Thursday, November 20, 2008

The Crucial Inaugural Entry

This one had better be good, I suppose. I have to grab interest with funny or compelling anecdotes, but I want to avoid giving an exaggerated or one-sided or, on the other hand, overly-boring account of my life in Germany. Of course, I also want to impress you with my fabulous writing skills and irrepressible wit. But I don't want you to think I'm an ass. Also, it's important that I don't set the bar too high in the first few posts, or I'll spend the next 7 months avoiding this website like I've been avoiding AIM for the past couple years. Not that that's about a bar set too high--I'm just too lazy to chat online anymore.

To jump right in, I just came down from the attic, where I was taking laundry off the line. The day after I arrived, about a week and a half ago, we decided Bill's laundry pile was too big to ignore and took it downstairs to Herr and Frau Lehm(pronounced "lame")'s laundry room. A couple hours later, with a load in the washer and another in the dryer, our doorbell buzzed. We opened the door to find the Lehms peering up the stairs, Herr L. wiggling his fingers for us to come down. Bill translated for me as Herr L. waved his hands at the washer and dryer and Frau L. pulled our still-wet laundry out of the dryer. "He says we can't use both machines at the same time...And he says that it's too expensive to use the dryer... That it's bad to use it... That we need to hang our laundry in the attic to dry." So Bill and I climbed up to the (very cold, rather damp) attic and I showed him how to hang stuff on the clotheslines that were strung under the roof beams. He broke several clothespins in the process. Most of the laundry takes two days to dry. Jeans are more like three. We get the last bit of dampness out by draping them over the lamp.

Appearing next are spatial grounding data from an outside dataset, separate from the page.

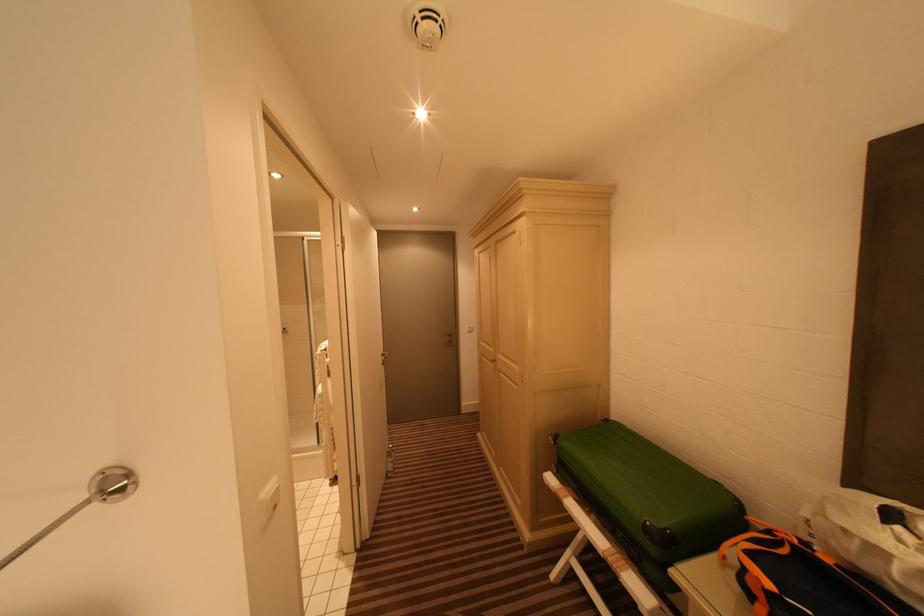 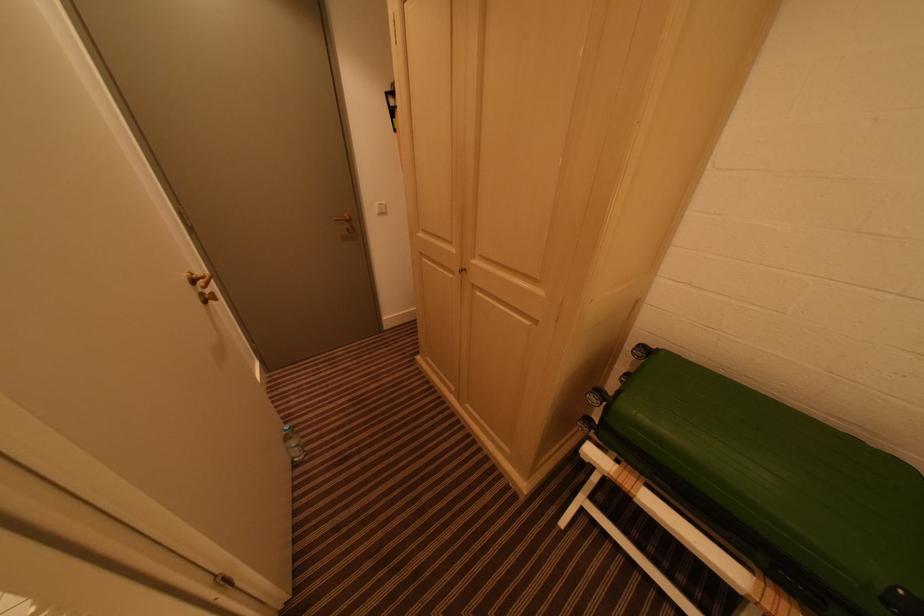 Find the pixel in the second image that matches (x=395, y=456) in the first image.

(293, 440) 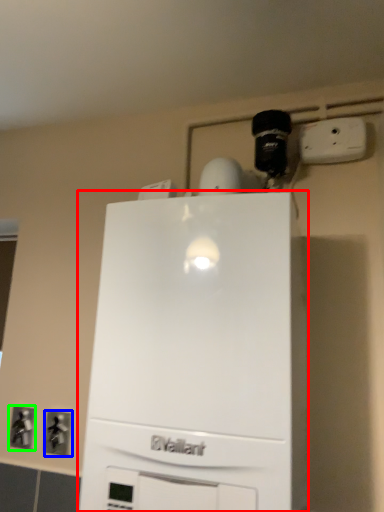 Question: Considering the real-world distances, which object is farthest from home appliance (highlighted by a red box)? electric outlet (highlighted by a blue box) or electric outlet (highlighted by a green box)?

Choices:
 (A) electric outlet
 (B) electric outlet

Answer: (B) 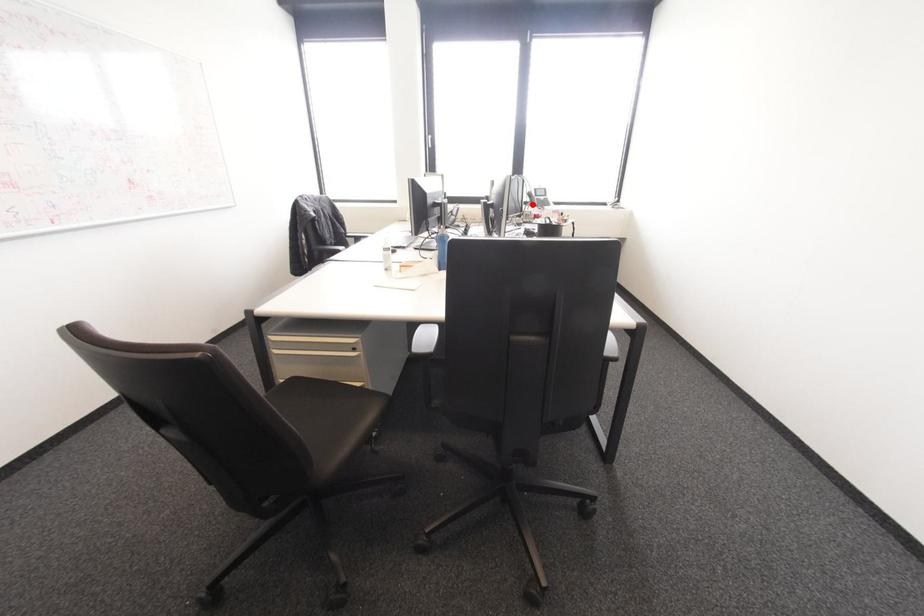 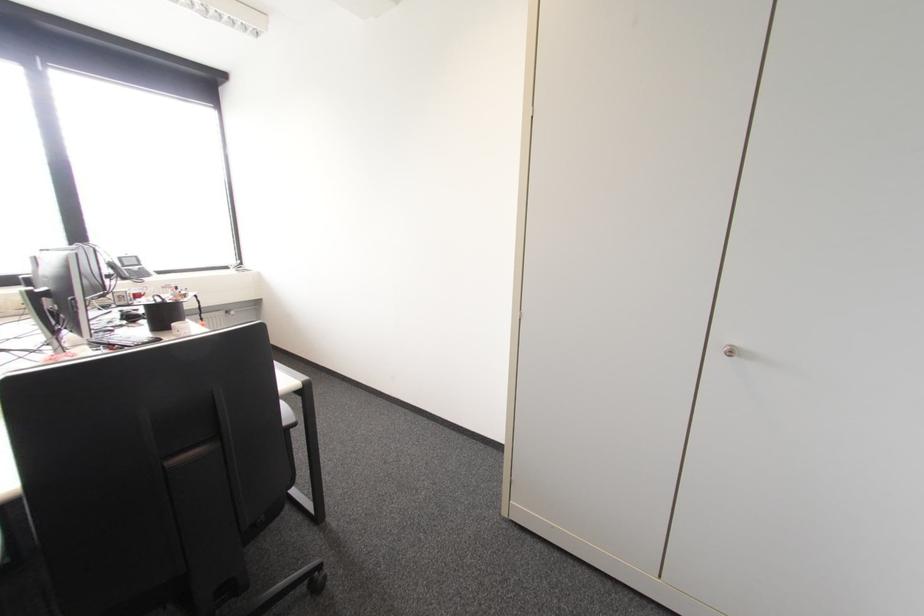 Question: I am providing you with two images of the same scene from different viewpoints. Image1 has a red point marked. In image2, the corresponding 3D location appears at what relative position? Reply with the corresponding letter.

Choices:
 (A) Closer
 (B) Farther

Answer: (B) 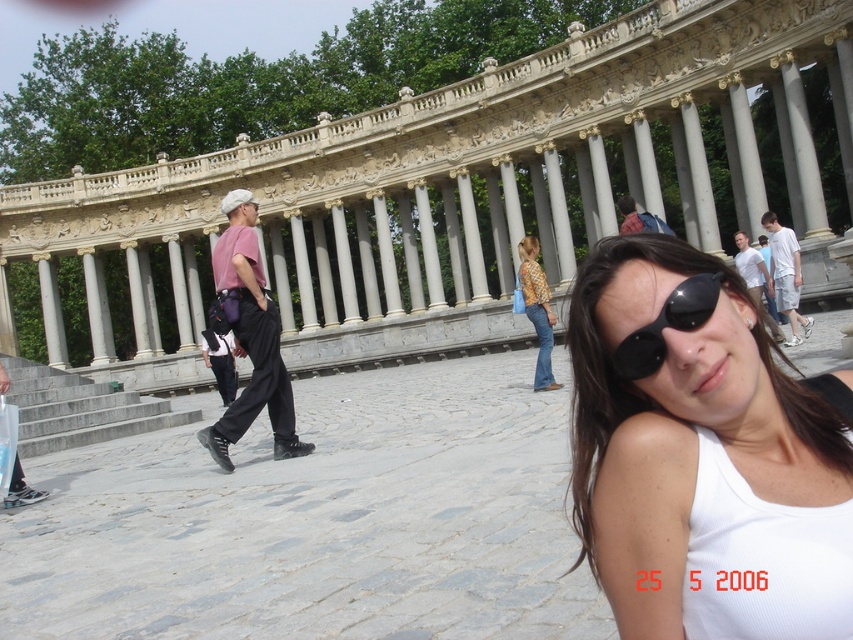 Question: Which point is closer to the camera?

Choices:
 (A) matte pink shirt at left
 (B) white matte tank top at center
 (C) yellow textured blouse at center

Answer: (B)

Question: Estimate the real-world distances between objects in this image. Which object is closer to the white matte tank top at center?

Choices:
 (A) yellow textured blouse at center
 (B) matte pink shirt at left
 (C) black reflective sunglasses at center

Answer: (C)

Question: Is black reflective sunglasses at center in front of yellow textured blouse at center?

Choices:
 (A) yes
 (B) no

Answer: (A)

Question: Considering the real-world distances, which object is closest to the white matte tank top at center?

Choices:
 (A) yellow textured blouse at center
 (B) black reflective sunglasses at center

Answer: (B)

Question: Can you confirm if matte pink shirt at left is wider than yellow textured blouse at center?

Choices:
 (A) yes
 (B) no

Answer: (A)

Question: Can you confirm if white matte tank top at center is smaller than matte pink shirt at left?

Choices:
 (A) yes
 (B) no

Answer: (A)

For the most part, we try to follow the Lehm's rules closely, as the apartment is nice and the rent is low and, frankly, there's nowhere else to go if they decide they don't like us. So we keep the bathroom windows open even though the temperature high is around 40 and the low is cold enough that I don't want to know. And we separate our paper waste (dirty kleenex, mostly), our "packaging" waste (gouda singles wrappers, wine corks, the knife Bill broke), and our food waste (coffee grounds, crumbs from onion crackers, the fat Bill pulls off of his sandwich ham), giving Herr L. the paper to burn in the furnace to heat the house, putting the "packaging" in the outside garbage, and emptying the moldy food remains into the disgusting compost pile at the back of the yard [more on the smells of Zwonitz later]. We vacuum at least once a week, do dishes several times a day, and generally keep the apartment spotless, an impressive feat for both of us (but special congratulations are owed to Bill if you saw either Mod 27A or his "apartment" in Philly this summer).

But of all the efforts we make to abide by the Lehm's rules for living in the apartment above their house, the laundry is the most annoying. It's cold here. I want to pull on a sweatshirt warm and fuzzy from the dryer, not a pair of jeans with back pockets damp on my bum and a waistband that chafes my hips. So when the Lehms took a drive to the Czech Republic yesterday to do some shopping (stuff's cheaper there, apparently), and we happened to be doing a load of laundry, when it came time to pull our wet clothes from the washer we decided to break the rules a little and put them in the dryer. We make great efforts to keep the energy bill low. We keep lights off and the heat turned down and I turn off the shower when I shave my legs (which is freezing, as the windows must meanwhile stay open for ventilation) and Bill showed me how to squeegee the shower doors because the Lehm's don't like water marks on the glass. So we figured we could indulge ourselves this once with dryer-warmed clothes. But the Lehms came home earlier than expected.

I heard them in the driveway. Bill and I stared at each other. They were at the bottom of the stairs, right next to the laundry room and the rumbling dryer. What should we do? How do we explain it? We decided to tell them we were afraid the clothes wouldn't be dry before we left for Amsterdam Friday morning, so we stuck them in the dryer for a few minutes but were planning to move them to the attic clothesline. We came downstairs, me trying not to look sheepish, trying not to blush, and Bill explained while I pulled armfuls of steaming clothes from the dryer, smiled at the Lehms, and squeezed past them up the stairs. Bill picked up the socks I dropped and followed me into the frigid attic.

I have some work to do to redeem myself as the girlfriend who exerts a good, house-cleaning and energy-efficient influence on the Lehm's original, once-messy American tenant. And I have to do it with barely a word of German. So now I'm going to go read more of my "The EVERYTHING Learning German Book".

And yes, we will be careful and safe in Amsterdam this weekend.